Introduction

Avian infectious bronchitis virus (AIBV), a member of the single-stranded, positive-sense RNA virus family Coronaviridae, infects domestic chickens and causes major economic losses to the poultry industry worldwide [15]. AIBV causes disease in the upper respiratory tract, but it can also infect other organs such as the kidney and gonads [2]. Turkey coronavirus (TCoV), which causes acute enteric disease in turkeys and consequent economic loss, is closely related to AIBV [6]. Sequence analysis has suggested that recombination may have played a key role in the evolutionary origin of TCoV. Because the spike proteins of TCoV isolates were much more divergent from those of AIBV than were other TCoV proteins, Jackwood and colleagues [7] proposed that TCoV arose through a recombination event involving replacement of the S gene (encoding the spike or S protein) of an AIBV genome with one derived from a more distant, unidentified coronavirus.

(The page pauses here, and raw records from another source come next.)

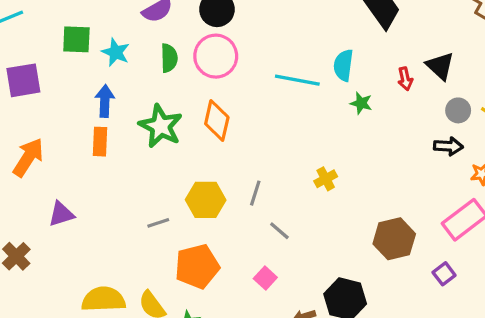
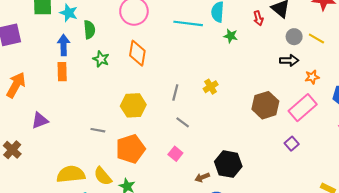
green semicircle: (169, 58) -> (89, 30), moved
green star: (161, 126) -> (101, 59), size x0.6
gray line: (255, 193) -> (175, 92), moved
gray line: (158, 223) -> (98, 130), moved, turned 32
brown hexagon: (394, 239) -> (265, 105), moved

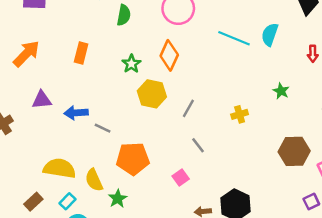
green star: (231, 36) -> (281, 91), moved
blue arrow: (64, 45) -> (76, 113), moved, turned -108
green star: (101, 59) -> (131, 64), moved
gray line: (175, 92) -> (188, 108), moved
yellow hexagon: (133, 105) -> (152, 94), moved

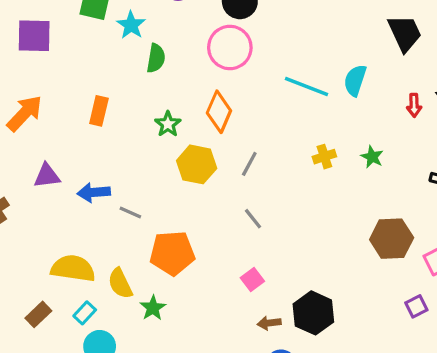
gray line: (188, 108) -> (249, 164), moved
yellow cross: (240, 114) -> (324, 157), moved
gray line: (198, 145) -> (253, 219), moved
pink square: (181, 177) -> (252, 279), moved

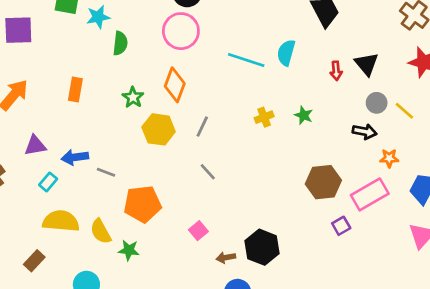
cyan star: (131, 25) -> (98, 17), turned 30
pink square: (252, 279) -> (198, 231), moved
purple square: (416, 306) -> (341, 226), moved
green star: (153, 308) -> (129, 250), turned -30
cyan rectangle: (85, 313) -> (48, 182), moved

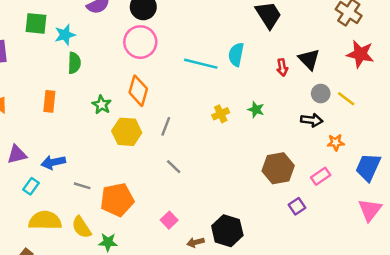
green semicircle: (120, 43) -> (74, 63), moved
gray line: (106, 172) -> (82, 186), moved
pink rectangle: (370, 194) -> (321, 176), size x0.6

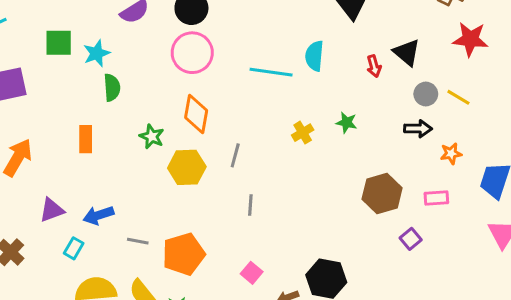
gray line: (174, 167) -> (250, 205), turned 56
pink rectangle: (321, 176) -> (436, 198), turned 36

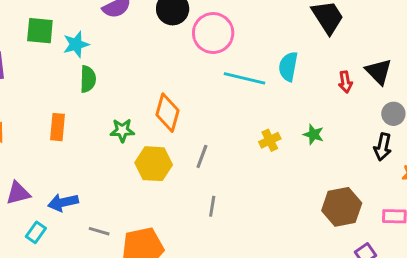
pink circle: (192, 53) -> (213, 33), moved
black arrow: (418, 129) -> (383, 147), turned 96
green star: (152, 136) -> (122, 130), turned -30

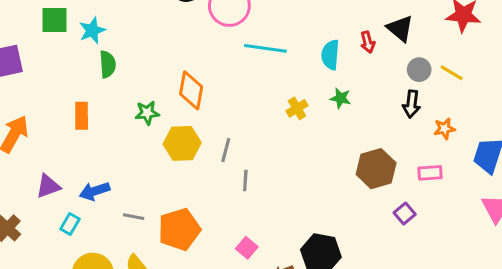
cyan semicircle: (288, 67) -> (330, 55), moved
gray line: (202, 156) -> (226, 150), moved

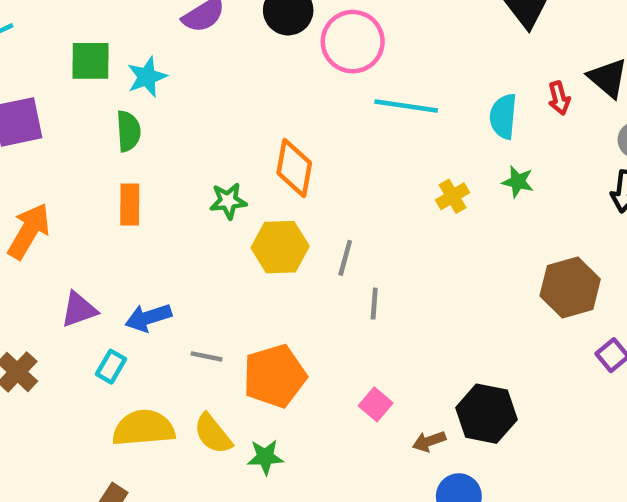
green semicircle: (108, 64) -> (128, 131), moved

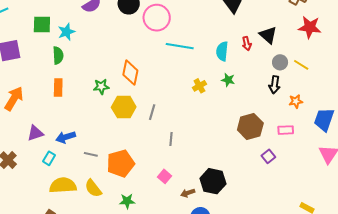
gray line: (374, 304) -> (171, 139), moved
green star: (265, 457) -> (127, 201), moved

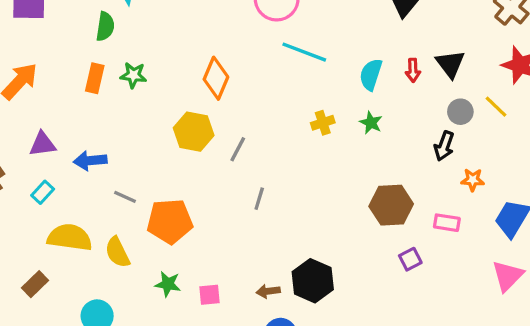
yellow line: (301, 65) -> (496, 107), moved
green star: (101, 87) -> (133, 75), moved
cyan rectangle: (49, 158) -> (43, 192), moved
pink square: (165, 176) -> (210, 295), moved, turned 32

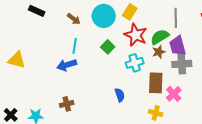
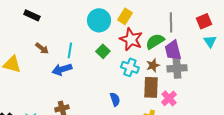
brown arrow: (74, 19) -> (42, 48), moved
brown star: (159, 52) -> (153, 65), moved
cyan cross: (135, 63) -> (130, 67), turned 36

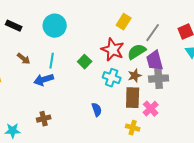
yellow rectangle: (125, 16) -> (124, 22), moved
cyan circle: (99, 20) -> (55, 26), moved
gray line: (171, 22) -> (153, 33), turned 36

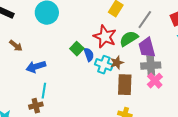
cyan line: (52, 61) -> (44, 91), moved
brown star: (135, 76) -> (117, 63), moved
pink cross: (151, 109) -> (155, 81), moved
blue semicircle: (97, 110) -> (89, 55), moved

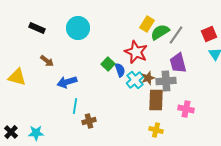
green semicircle: (129, 39) -> (160, 32), moved
cyan cross: (104, 65) -> (135, 80), turned 30
gray cross: (151, 66) -> (166, 81), moved
pink cross: (155, 81) -> (186, 109), moved, turned -35
brown cross: (36, 106) -> (89, 121), moved

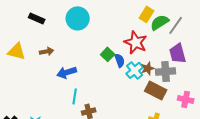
brown arrow: (47, 61) -> (47, 51), turned -48
yellow triangle: (17, 77) -> (17, 51), moved
brown rectangle: (156, 100) -> (156, 90), turned -65

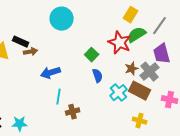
black rectangle: (37, 18) -> (21, 42), moved
green semicircle: (160, 22) -> (137, 35), moved
blue semicircle: (120, 60) -> (98, 76), moved
cyan cross: (135, 70) -> (119, 93), moved
gray cross: (166, 71) -> (150, 72), turned -36

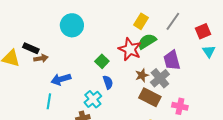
gray line: (160, 26) -> (173, 21), moved
cyan cross: (119, 93) -> (93, 99), moved
cyan line: (59, 97) -> (49, 101), moved

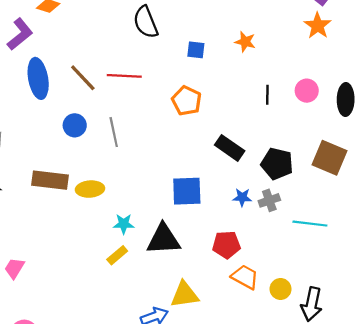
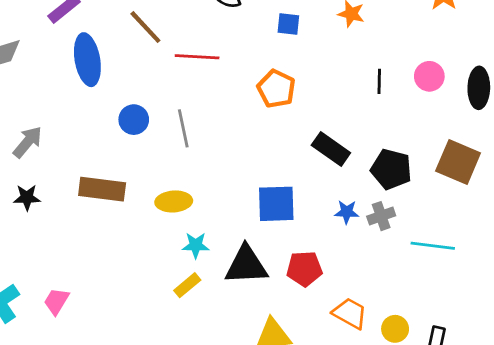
brown line: (83, 78) -> (145, 27), moved
yellow ellipse: (90, 189) -> (174, 201), moved
red pentagon: (226, 245) -> (304, 269), moved

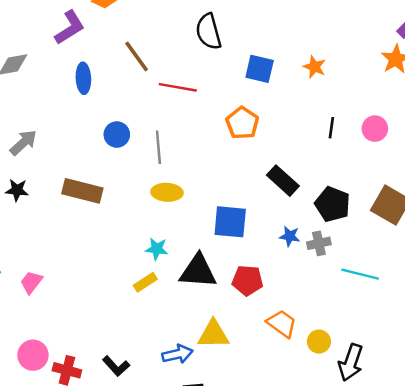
blue square: (288, 24) -> (260, 69), size x1.4
blue ellipse: (87, 60) -> (83, 78), size x0.7
yellow ellipse: (174, 201) -> (167, 192), moved

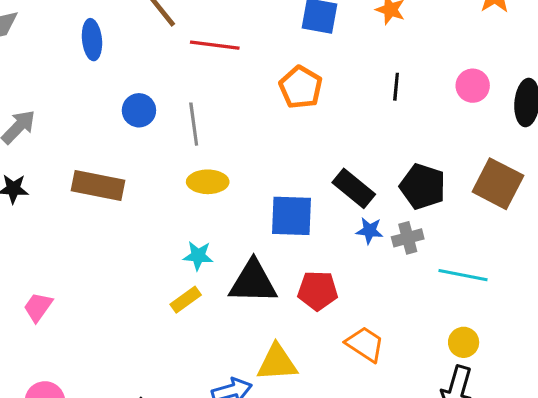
black line: (331, 128) -> (396, 87), moved
black rectangle: (283, 181) -> (354, 188), moved
yellow circle: (319, 342) -> (464, 342), moved

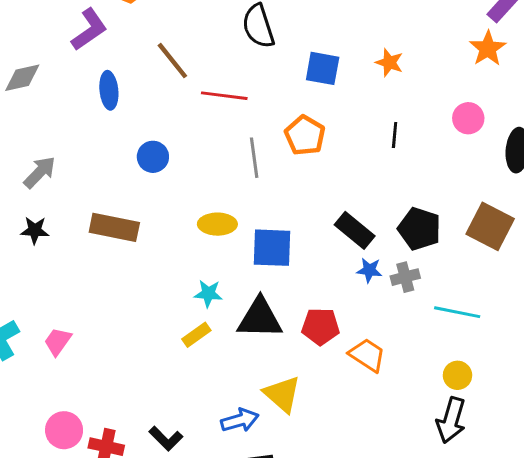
pink circle: (473, 86) -> (468, 118), moved
gray line: (194, 124) -> (254, 158), moved
blue square: (291, 216) -> (272, 248), moved
orange trapezoid: (365, 344) -> (367, 355), moved
yellow triangle: (277, 363) -> (282, 394), turned 45

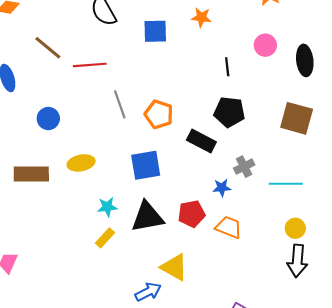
orange pentagon: (305, 135) -> (159, 114), moved
black line: (395, 135) -> (227, 67), moved
yellow ellipse: (217, 224) -> (81, 163), moved
black pentagon: (419, 229) -> (229, 112), moved
blue star: (369, 270) -> (222, 188), moved

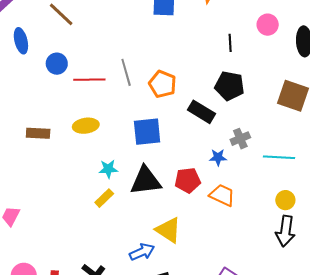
red line: (90, 65) -> (89, 80), moved
blue circle: (48, 118) -> (57, 64), moved
brown rectangle: (31, 174) -> (38, 133), size x0.7

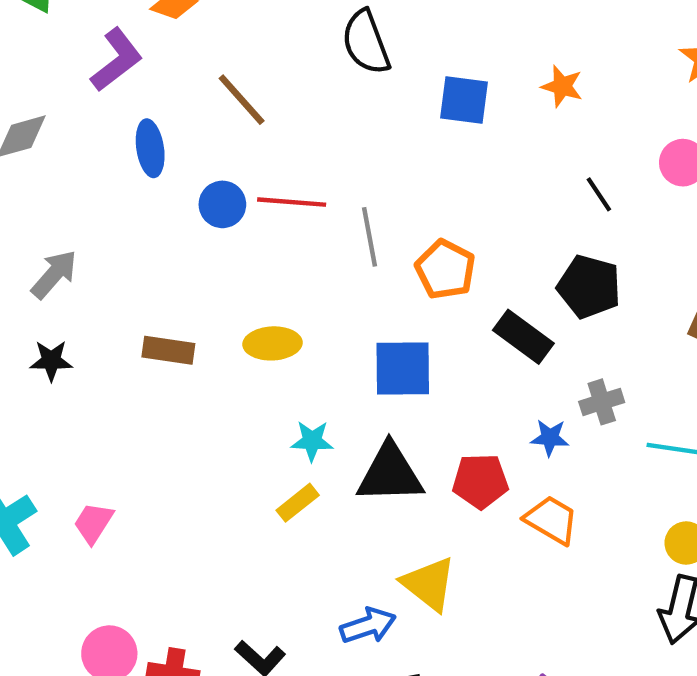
black line: (230, 43) -> (599, 194), turned -36
red line: (89, 80) -> (292, 202), moved

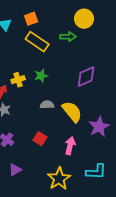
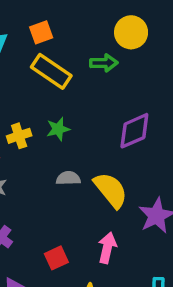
red square: (40, 139) -> (56, 258), moved, turned 32

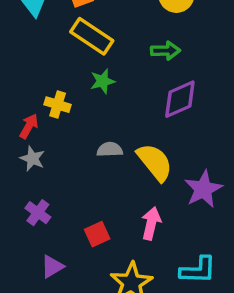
green arrow: (104, 63) -> (166, 51), moved
green star: (58, 129) -> (103, 81), moved
yellow cross: (19, 136) -> (58, 105), turned 35

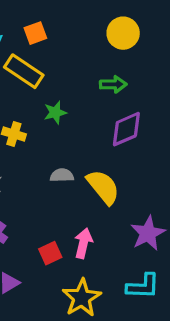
yellow rectangle: (92, 36) -> (24, 71), moved
purple star: (203, 189) -> (148, 233), moved
pink arrow: (151, 223) -> (83, 243), moved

Largely because of interest in the origin of SARS coronavirus, numerous studies have addressed the role of recombination in coronavirus evolution [8]. In the case of AIBV, there has been long-standing interest in recombination among free-living strains [7, 912], and the occurrence of recombination among genotypes has been demonstrated experimentally in vitro [13]. As the genomes of AIBV isolates have been sequenced, several naturally occurring genomes have been reported with novel gene sets and/or gene orders compared to those seen in classic AIBV isolates [14, 15]. The sequences of these genomes show the effects of gene deletion and rearrangement, processes to which recombination may have contributed.

Here I applied phylogenetic methods to sequences of protein-coding genes of 11 classic AIBV genomes and 6 TCoV genomes in order to reconstruct past recombination events among members of these two taxa. I examined the pattern of nucleotide substitution in the S gene in order to test the hypothesis that this gene is subject to an unusually high rate of nucleotide substitution, which might account for the high level of divergence in this region, even in the absence of recombination. In addition, I conducted a phylogenetic analysis of S proteins from a wide variety of coronaviruses in order to test the hypothesis that the S protein of TCoV is derived from a distantly related virus.

Materials and methods

I analyzed 17 representative complete genomes of avian infectious bronchitis virus (AIBV) and turkey coronavirus (TCoV; Table 1). Only genomes including open reading frames corresponding to the 11 protein-coding genes in the AIBV isolate BJ (AY319651) were used so that phylogenies of each gene could be constructed for the same set of genomes, and attenuated laboratory strains were avoided. Sequences of each protein-coding gene (Table 2) were aligned at the amino acid level with the CLUSTAL X program [16], and the alignment was imposed on the DNA sequences. In addition, additional S protein sequences from 37 representative coronaviruses were downloaded from the NCBI protein sequence database and aligned using CLUSTAL X.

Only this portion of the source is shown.